Un communiqué du Collectif Alerte OGM en Pays Basque.
Merci au Journal du Pays Basque qui a relaté les faits de manière objective.
Quant à notre "Grand quotidien Régional", il a su, comme à son habitude,  trouver la formule : "la manifestation a été rapidement contrôlée". Ouf! Nous voilà rassurés!
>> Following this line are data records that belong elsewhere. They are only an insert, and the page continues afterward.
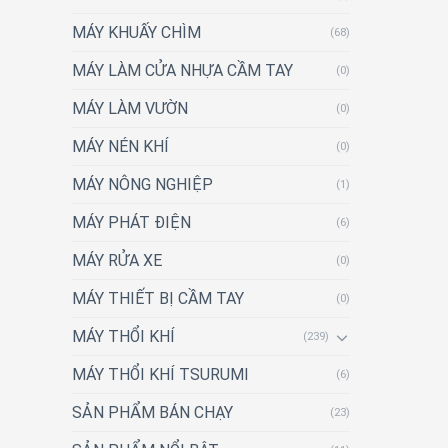
MÁY KHUẤY CHÌM
(68)
MÁY LÀM CỬA NHỰA CẦM TAY
(0)
MÁY LÀM VƯỜN
(0)
MÁY NÉN KHÍ
(0)
MÁY NÔNG NGHIỆP
(1)
MÁY PHÁT ĐIỆN
(6)
MÁY RỬA XE
(0)
MÁY THIẾT BỊ CẦM TAY
(0)
MÁY THỔI KHÍ
(239)
MÁY THỔI KHÍ TSURUMI
(6)
SẢN PHẨM BÁN CHẠY
(23)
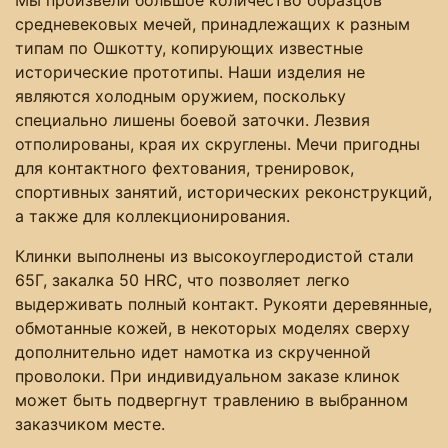
средневековых мечей, принадлежащих к разным
типам по Ошкотту, копирующих известные
исторические прототипы. Наши изделия не
являются холодным оружием, поскольку
специально лишены боевой заточки. Лезвия
отполированы, края их скруглены. Мечи пригодны
для контактного фехтования, тренировок,
спортивных занятий, исторических реконструкций,
а также для коллекционирования.
Клинки выполнены из высокоуглеродистой стали
65Г, закалка 50 HRC, что позволяет легко
выдерживать полный контакт. Рукояти деревянные,
обмотанные кожей, в некоторых моделях сверху
дополнительно идет намотка из скрученной
проволоки. При индивидуальном заказе клинок
может быть подвергнут травлению в выбранном
заказчиком месте.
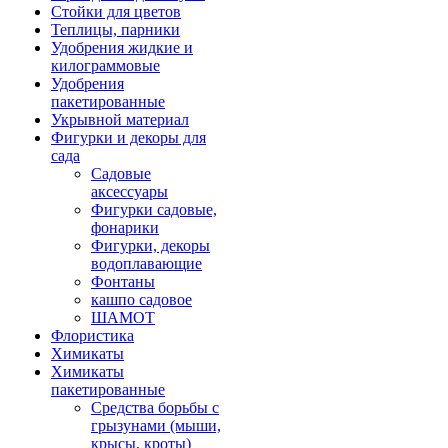
Стойки для цветов
Теплицы, парники
Удобрения жидкие и
килограммовые
Удобрения
пакетированные
Укрывной материал
Фигурки и декоры для
сада
Садовые
аксессуары
Фигурки садовые,
фонарики
Фигурки, декоры
водоплавающие
Фонтаны
кашпо садовое
ШАМОТ
Флористика
Химикаты
Химикаты
пакетированные
Средства борьбы с
грызунами (мыши,
крысы, кроты)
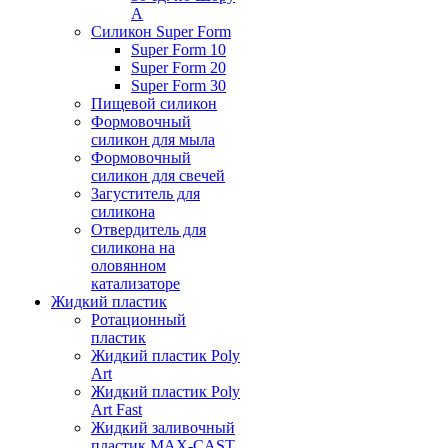
А
Силикон Super Form
Super Form 10
Super Form 20
Super Form 30
Пищевой силикон
Формовочный
силикон для мыла
Формовочный
силикон для свечей
Загуститель для
силикона
Отвердитель для
силикона на
оловянном
катализаторе
Жидкий пластик
Ротационный
пластик
Жидкий пластик Poly
Art
Жидкий пластик Poly
Art Fast
Жидкий заливочный
пластик MAX-CAST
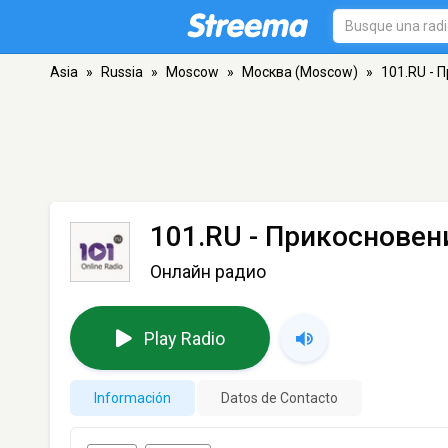
Asia
»
Russia
»
Moscow
»
Москва (Moscow)
»
101.RU - 
101.RU - Прикосновен
Онлайн радио
Play Radio
Información
Datos de Contacto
Moratoire-OGM--r--pons-epolici--re-de-Sarkozy.jpg

Communiqué de presse Collectif Alerte OGM Pays Basque
OGM : Moratoire immédiat

 Le Collectif Alerte OGM Pays Basque poursuit son combat pour la prise d'un moratoire sur les OGM en plein champ. Alors que se termine la floraison du maïs et que des contaminations ont pu avoir lieu, il est nécessaire de prendre les mesures adéquates pour éviter tout risque de contamination des  filières de qualité et que ne se reproduise cette situation en 2008. 
Aussi, le dossier du moratoire sur les OGM ne peut attendre d'être traité dans le calendrier du « grenelle de l'environnement ». Face à la contamination imminente, il est encore possible de prendre une décision de récolte préventive des cultures, condition incontournable à la tenue d'un débat constructif sur les OGM.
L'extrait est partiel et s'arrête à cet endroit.